Durante três sábados de outubro, qualquer pessoa está convidada a assistir ao ciclo de concertos gratuitos de outono que se realiza na Igreja de Santa María la Antigua (Calle Virgen de la Antigua, 9) no âmbito do Festival Internacional de Órgão e Música Barroca de Vicálvaro.
O evento, organizado pela junta municipal do bairro e pela própria paróquia com o apoio do Plano SURES da Câmara Municipal – que se centra no desenvolvimento de 9 bairros do sul e leste da cidade – tem como objetivo “aproximar a cultura musical barroca dos cidadãos“.
Para o efeito, o festival reúne músicos de grande prestígio internacional. A Délica Chamber Orchestra foi o grupo responsável pelo concerto inaugural, a 27 de setembro, e ainda faltam mais três actuações, que podem ser apreciadas nos sábados 4, 11 e 18 de outubro, às 20h.
Cartaz completo e repertório da série de concertos de outono

O concerto de 4 de outubro contará com a participação da organista e pedagoga Katelyn Emerson, que interpretará um repertório que vai de Muffat, Sweelinck, van Noordt e Cabanilles a Bach, Boëly, Mendelssohn e Langlais.
Uma semana mais tarde, a 11 de outubro, o ensemble La Basse Charmant – especializado em performance historicamente informada – guiará o público numa viagem musical desde as origens até ao apogeu do Barroco.
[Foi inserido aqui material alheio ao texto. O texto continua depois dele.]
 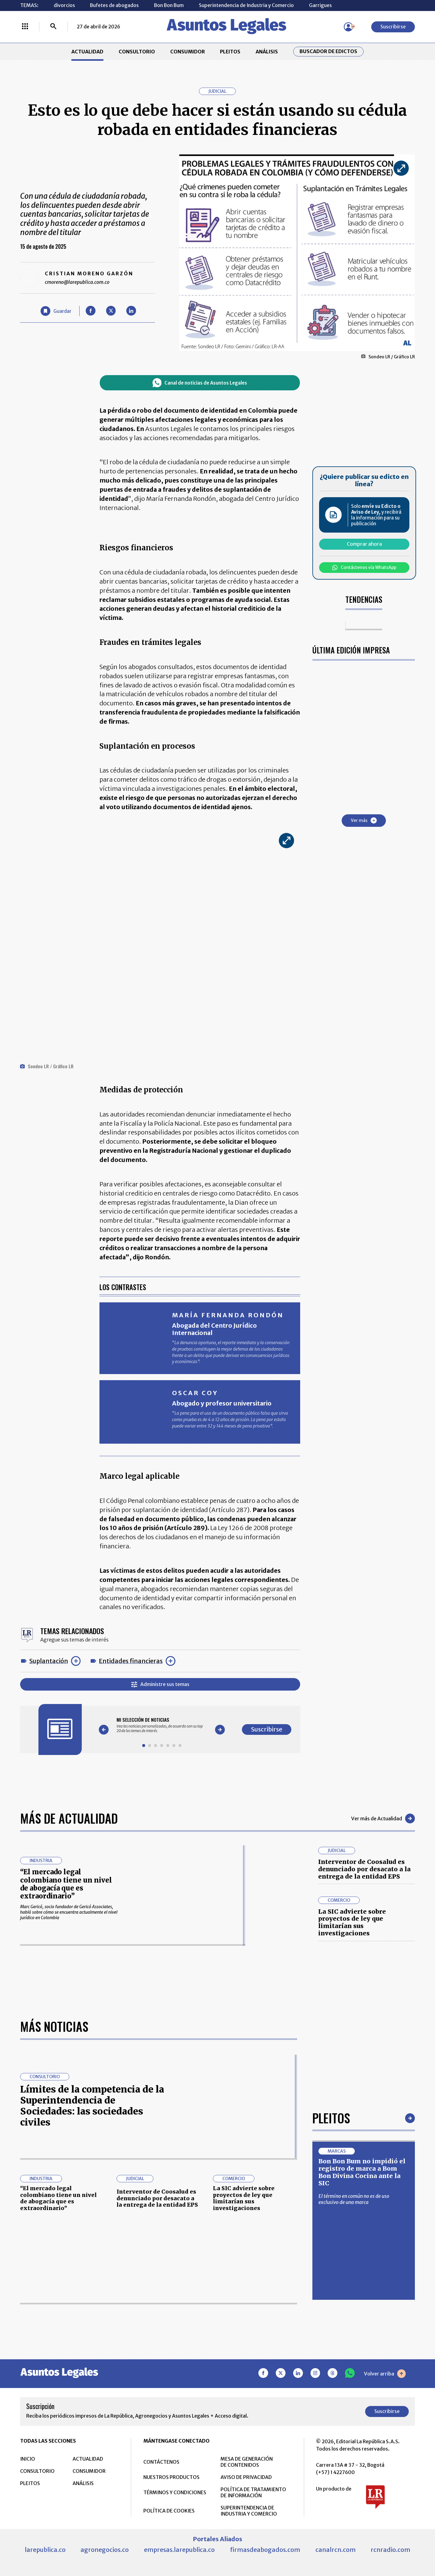 I want to click on CONSUMIDOR, so click(x=187, y=52).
Por fim, o ciclo de concertos de outono termina a 18 de outubro com a atuação do pianista e organista belga Els Biesemans – uma referência no domínio da execução em instrumentos históricos – que selecionou para a ocasião peças de Vivaldi, Bach e Mozart.
Um templo declarado Bem de Interesse Cultural
Para além da música e dos intérpretes, uma outra razão para assistir a esta série de concertos é, sem dúvida, o local onde se realiza. Esta igreja foi declarada Bem de Interesse Cultural na categoria de Monumento em 2022.
A importância do edifício, segundo a Comunidade de Madrid, reside no facto de ser um exemplo notável da arquitetura madrilena de finais do século XVI e princípios do século XVII: “Foi construída em tijolo com cadeias de alvenaria por Diego Sillero e Francisco Tofiño, seguindo os desenhos do Maestro Mayor de Obras Reales, Francisco de Mora”.